Let’s start with the title itself: Dancing with the STARS. Dictionary.com defines “star” as a ‘prominent actor, singer, or the like, esp. one who plays the leading role in a performance’. Oxford dictionary defines “star” as ‘a famous or exceptionally talented performer in the world of entertainment or sports’. Even urbandictionary.com proffers ‘a celebrity or one who is spectacular in a particular field’. From the mix of contestants on the show, it doesn’t appear that DWTS is following any of these conventional definitions. The closest I can come to their criteria of “star” is: anyone who is or ever has been in the public eye, for any reason whatsoever. The lack of a clear definition has caused much discourse among the viewers. DWTS, how do you define ‘star’?
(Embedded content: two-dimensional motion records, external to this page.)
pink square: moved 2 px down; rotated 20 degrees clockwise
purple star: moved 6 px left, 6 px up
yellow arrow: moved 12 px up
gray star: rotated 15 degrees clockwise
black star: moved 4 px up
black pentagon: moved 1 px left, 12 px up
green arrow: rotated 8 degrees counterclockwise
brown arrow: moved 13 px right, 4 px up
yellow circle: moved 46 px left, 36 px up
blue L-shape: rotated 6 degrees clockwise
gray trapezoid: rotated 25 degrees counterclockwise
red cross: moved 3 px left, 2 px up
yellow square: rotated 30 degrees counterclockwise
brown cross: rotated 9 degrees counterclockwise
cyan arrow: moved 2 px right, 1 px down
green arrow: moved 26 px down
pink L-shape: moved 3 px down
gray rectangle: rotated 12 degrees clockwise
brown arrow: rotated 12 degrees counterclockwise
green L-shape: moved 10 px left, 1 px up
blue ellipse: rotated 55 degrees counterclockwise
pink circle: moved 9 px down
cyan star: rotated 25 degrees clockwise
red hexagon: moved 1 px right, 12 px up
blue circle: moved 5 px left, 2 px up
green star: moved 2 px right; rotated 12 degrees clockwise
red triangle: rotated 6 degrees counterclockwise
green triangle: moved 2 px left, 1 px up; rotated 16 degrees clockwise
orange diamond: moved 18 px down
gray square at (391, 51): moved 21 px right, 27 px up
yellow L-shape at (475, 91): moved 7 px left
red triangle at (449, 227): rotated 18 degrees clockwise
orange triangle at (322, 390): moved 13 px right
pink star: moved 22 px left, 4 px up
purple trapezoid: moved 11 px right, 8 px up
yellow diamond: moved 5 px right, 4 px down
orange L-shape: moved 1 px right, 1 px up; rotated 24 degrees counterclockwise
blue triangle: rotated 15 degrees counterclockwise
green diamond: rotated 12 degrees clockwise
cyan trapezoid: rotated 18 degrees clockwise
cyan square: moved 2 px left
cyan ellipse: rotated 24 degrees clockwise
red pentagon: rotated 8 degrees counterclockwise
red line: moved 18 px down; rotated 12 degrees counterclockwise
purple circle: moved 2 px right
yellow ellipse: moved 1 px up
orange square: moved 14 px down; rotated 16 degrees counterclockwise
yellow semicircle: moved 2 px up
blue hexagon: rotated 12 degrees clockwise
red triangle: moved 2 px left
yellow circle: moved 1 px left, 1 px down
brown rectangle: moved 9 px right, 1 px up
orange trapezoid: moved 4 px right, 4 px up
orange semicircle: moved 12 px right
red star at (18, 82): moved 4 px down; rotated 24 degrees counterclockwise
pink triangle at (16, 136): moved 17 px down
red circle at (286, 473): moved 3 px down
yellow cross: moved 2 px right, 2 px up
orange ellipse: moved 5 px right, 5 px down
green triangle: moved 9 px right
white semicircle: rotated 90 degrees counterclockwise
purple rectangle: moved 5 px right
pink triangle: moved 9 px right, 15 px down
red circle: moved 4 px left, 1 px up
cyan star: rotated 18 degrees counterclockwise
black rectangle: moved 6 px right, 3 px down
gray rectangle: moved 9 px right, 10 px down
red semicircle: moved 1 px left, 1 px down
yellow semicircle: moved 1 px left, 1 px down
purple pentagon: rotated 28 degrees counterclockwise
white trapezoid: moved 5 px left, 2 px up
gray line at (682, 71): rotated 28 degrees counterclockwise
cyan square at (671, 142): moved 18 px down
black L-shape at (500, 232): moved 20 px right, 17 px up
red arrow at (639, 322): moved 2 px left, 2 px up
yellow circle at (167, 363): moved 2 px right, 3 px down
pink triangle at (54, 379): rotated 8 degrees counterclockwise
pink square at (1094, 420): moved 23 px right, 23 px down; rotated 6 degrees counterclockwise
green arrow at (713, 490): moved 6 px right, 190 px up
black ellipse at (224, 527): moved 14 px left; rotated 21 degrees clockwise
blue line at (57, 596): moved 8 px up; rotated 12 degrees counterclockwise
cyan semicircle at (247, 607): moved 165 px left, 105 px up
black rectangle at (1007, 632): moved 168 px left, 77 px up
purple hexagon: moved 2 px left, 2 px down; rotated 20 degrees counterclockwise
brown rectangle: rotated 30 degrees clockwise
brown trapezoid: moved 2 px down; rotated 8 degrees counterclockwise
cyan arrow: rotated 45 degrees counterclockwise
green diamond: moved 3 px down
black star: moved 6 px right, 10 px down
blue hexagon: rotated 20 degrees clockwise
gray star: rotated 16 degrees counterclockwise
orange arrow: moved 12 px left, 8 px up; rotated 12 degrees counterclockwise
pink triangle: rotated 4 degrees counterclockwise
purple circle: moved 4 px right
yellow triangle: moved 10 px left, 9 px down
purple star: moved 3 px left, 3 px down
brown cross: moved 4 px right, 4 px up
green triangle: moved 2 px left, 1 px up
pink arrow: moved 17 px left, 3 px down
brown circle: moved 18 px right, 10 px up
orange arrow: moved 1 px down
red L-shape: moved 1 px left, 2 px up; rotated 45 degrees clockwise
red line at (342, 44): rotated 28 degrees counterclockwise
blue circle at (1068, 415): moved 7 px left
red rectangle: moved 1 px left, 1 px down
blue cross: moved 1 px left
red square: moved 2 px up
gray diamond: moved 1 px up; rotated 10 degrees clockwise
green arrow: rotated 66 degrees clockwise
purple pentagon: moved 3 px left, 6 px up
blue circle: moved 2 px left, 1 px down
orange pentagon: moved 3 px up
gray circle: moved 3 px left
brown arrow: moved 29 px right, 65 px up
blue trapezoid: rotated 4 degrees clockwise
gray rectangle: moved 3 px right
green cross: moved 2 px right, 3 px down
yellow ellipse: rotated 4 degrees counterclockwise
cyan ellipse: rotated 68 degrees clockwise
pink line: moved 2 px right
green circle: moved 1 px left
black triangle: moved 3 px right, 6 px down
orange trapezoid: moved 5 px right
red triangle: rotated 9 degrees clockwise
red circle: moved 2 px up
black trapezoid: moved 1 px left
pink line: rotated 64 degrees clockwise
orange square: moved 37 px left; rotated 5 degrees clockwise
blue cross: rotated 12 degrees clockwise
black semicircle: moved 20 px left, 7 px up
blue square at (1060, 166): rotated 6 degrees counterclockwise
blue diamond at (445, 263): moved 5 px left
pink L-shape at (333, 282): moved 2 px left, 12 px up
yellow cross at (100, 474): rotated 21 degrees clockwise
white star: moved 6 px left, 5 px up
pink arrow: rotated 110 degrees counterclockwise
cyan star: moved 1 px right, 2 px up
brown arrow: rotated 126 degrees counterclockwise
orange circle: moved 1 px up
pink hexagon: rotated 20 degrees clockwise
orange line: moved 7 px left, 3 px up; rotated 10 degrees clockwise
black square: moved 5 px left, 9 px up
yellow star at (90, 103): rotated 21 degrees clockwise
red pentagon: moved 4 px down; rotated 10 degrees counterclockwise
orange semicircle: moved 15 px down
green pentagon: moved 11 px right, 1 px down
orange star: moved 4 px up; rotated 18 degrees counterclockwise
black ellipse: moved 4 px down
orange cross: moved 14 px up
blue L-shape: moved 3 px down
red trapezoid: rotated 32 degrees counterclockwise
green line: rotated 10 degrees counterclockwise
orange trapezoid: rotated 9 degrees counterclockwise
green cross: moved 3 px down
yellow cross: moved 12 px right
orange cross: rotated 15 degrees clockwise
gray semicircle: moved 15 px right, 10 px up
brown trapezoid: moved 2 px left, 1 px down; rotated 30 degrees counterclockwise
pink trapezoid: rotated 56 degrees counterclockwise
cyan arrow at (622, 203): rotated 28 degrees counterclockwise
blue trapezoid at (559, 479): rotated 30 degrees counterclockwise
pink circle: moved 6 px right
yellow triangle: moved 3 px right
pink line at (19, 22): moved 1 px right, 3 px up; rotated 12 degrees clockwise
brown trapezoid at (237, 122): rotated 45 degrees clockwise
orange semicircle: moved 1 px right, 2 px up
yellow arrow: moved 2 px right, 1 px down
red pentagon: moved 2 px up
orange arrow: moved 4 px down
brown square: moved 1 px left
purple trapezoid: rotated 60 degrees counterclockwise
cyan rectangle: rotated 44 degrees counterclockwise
Next, what is the path to the Mirror Ball/what determines a winner? Is it actually the best dancer, most improved dancer, one who’s had the most emotional or arduous journey, one who is most popular, or one who is most “relatable” (and wasn’t that word beat to death) to the audience? I can’t figure it out. To listen to the judges, the host and some of the pros in sound bites, they seem to have different takes on it, because there really is no clear or simple definition of “winner” put forth by the show, and I think that this affects the thought processes of the voters as they watch the show and hence, the way they vote.

Not to say that voters can’t choose who they want, they will and they always will, but the show is not helping the viewers/voters, even on a subliminal level, to shape our perspective on the qualities of winner. It’s basically a free for all when it comes to what viewers are looking for in contestants. We knew American Idol’s position on their ideal Idol winner through former judge and co-creator Simon Cowell. Simon was clear from day one that he looks for the “X” factor in contestants, that mixture of talent, charisma and looks to be able to sell records. Even political parties have platforms to which voters ascribe (couldn’t resist that). But viewers of DWTS are out on a limb here. DWTS what is your platform?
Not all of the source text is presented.